Travellers squeezed by fares, warns watchdog
Financial Times: October 15 2008
By Robert Wright, Transport Correspondent
The cost to taxpayers of running the rail system has fallen sharply but at the expense of continuing above inflation fare increases and overcrowding, according to a government watchdog.
Many commuters are also set to suffer more overcrowding until fresh investment provides new carriages on busy routes, warns the report by the National Audit Office, published today. In 2006, the last date for which information was available, trains travelling to and from London at peak times were carrying 3.5 per cent more passengers than they were designed to carry.
Fares regulated by government have been rising by 1 percentage point above retail prices since June 2003, the report adds. There have also been sometimes substantial increases in off-peak fares - including a 20 per cent increase in some fares on South West Trains.
"Although there will be some service improvements, passengers overall will pay more," the report says. "Crowding will increase for many commuters until expected investment delivers more carrying capacity."
The report examines the Department for Transport's hand-ling of competitions to run eight rail franchises, from 2005 to 2007. The franchises were the first let by the DfT after taking over responsibility for the process - where train operators bid to run services on a set route for a set time - from the abolished, semi-autonomous Strategic Rail Authority.
The SRA's abolition and the bringing of the franchising process into the DfT have been deeply controversial in the rail industry, with widespread accusations that the department has been over-prescriptive in the terms set out for franchisees.
The £811m subsidy paid to the eight franchises examined in 2006-07 was projected to turn into a £326m payment from the operators to government in 2011-12, the report says. The franchises involved currently operate as South West Trains, Southeastern Trains, First Capital Connect, First Great Western, East Midlands Trains, London Midland, Arriva Cross Country and National Express East Coast.
Despite falls in payments to train operators, the rail industry still receives an overall government subsidy because of direct payments to Network Rail, owner of the network. But the overall proportion of costs paid by taxpayers rather than fare-payers is set to fall.
The continuing reduction in taxpayers' share of costs depends on continued strong growth in passenger numbers, the report says. Clauses in train operators' franchise agreements protect them from some of the cost of lower-than-expected revenues, just as the DfT gains if revenues are higher than expected.
See also:
Recession could derail government plan to cut subsidies for train firms
The Guardian: October 15 2008
Dan Milmo
• Lengthy downturn would endanger funding
• Rail passengers face more above-inflation fare rises
The government could be forced to pump more cash into the railways if slowing economic growth drives down passenger numbers, the state spending watchdog warns today.
The National Audit Office (NAO) says a planned multibillion-pound cut in rail subsidies will be threatened if train operators cannot deliver the high customer numbers promised in their franchises. Its comments follow a warning by a former cabinet minister that the government may need to recapitalise rail companies if a severe downturn threatens income.

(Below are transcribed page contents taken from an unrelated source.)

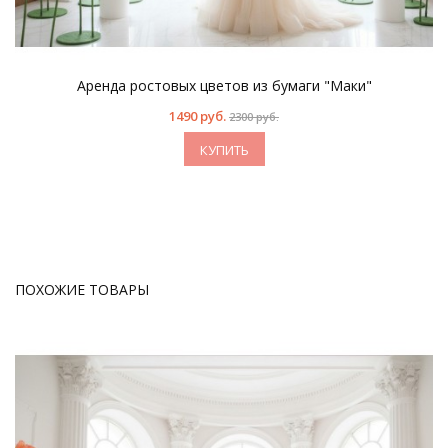
Аренда ростовых цветов из бумаги "Маки"
1490 руб.
2300 руб.
КУПИТЬ
ПОХОЖИЕ ТОВАРЫ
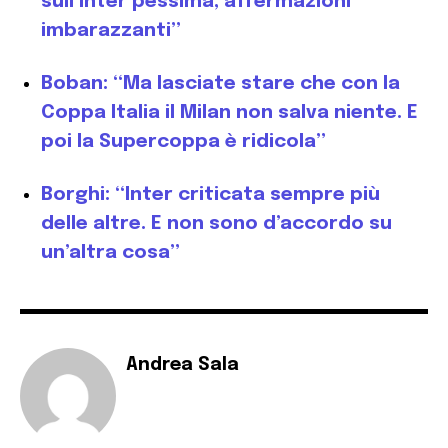
sull’Inter pessima, affermazioni
imbarazzanti”
Boban: “Ma lasciate stare che con la
Coppa Italia il Milan non salva niente. E
poi la Supercoppa è ridicola”
Borghi: “Inter criticata sempre più
delle altre. E non sono d’accordo su
un’altra cosa”
Andrea Sala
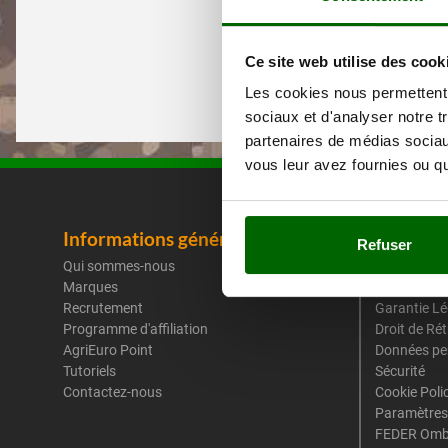
Ce site web utilise des cook
Les cookies nous permettent d
sociaux et d'analyser notre t
partenaires de médias sociaux
vous leur avez fournies ou qu'
Informations générales
Mentions
Refuser
Qui sommes-nous
Conditions 
Marques
Moyens de 
Recrutement
Garantie Lé
Programme d'affiliation
Droit de Ré
AgriEuro Point
Données pe
Tutoriels
Sécurité
Contactez-nous
Cookie Poli
Paramètres
FEDER Omb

South West Trains, First Great Western and National Express East Coast have promised more than £1bn each to the Department for Transport over the next decade under their contracts to run services along some of the busiest lines.
The NAO becomes the latest organisation to question whether government rail spending plans over the next five years can withstand a downturn. TAS, a leading transport consultancy, has warned that rail funding would be a "serious problem" if there were a long recession because the majority of funds come from ticket sales.
In a report on the rail franchise system out today, the NAO says the DfT could be caught out if passenger numbers fall because the department is expected to make up much of any deficit in franchise payments. "The [franchise] bids assume continued high passenger growth. Slower growth would lead to subsidies falling by less than projected," the report warns.
Last week Peter Hain, the former work and pensions secretary, said the government should draw up contingency plans to rescue troubled rail and utility companies. According to the NAO, government subsidies of eight major franchises that totalled £811m last year will become a net profit of £326m by 2012. However, that assumes SWT, FGW and National Express East Coast will pay a combined total of less than £500m to the DfT in 2012, rising to more than £1bn three years later.
By 2014 the farepayer will be expected to provide three-quarters of funding for railways - a commitment of £9bn a year.
The NAO adds that above-inflation fare increases will remain but the improvements they will fund, including 1,300 extra carriages for the network, will take time to arrive.
Tim Burr, head of the NAO, said: "The Department for Transport has contracted to save the taxpayer money while improving service quality, but it will need to see capacity increases are well managed and timely if passengers are to expect less crowded and more reliable journeys."
Edward Leigh MP, chairman of the public accounts committee, said: "Travelling by rail is still too often an unpleasant experience. The news that fares are likely to rise above inflation in these difficult times will infuriate many passengers who have no alternative but to travel day after day on packed trains."
A Department for Transport spokesman said: "Rail has seen record levels of growth in the last decade and our priority is to address current and future passenger growth."
Theresa Villiers, the shadow transport secretary, warned that overcrowding was also a consequence of civil servants and ministers specifying franchises too tightly. "Excessive government micromanagement of our railways is delaying the delivery of vitally needed capacity enhancements, which means passengers suffer," she said.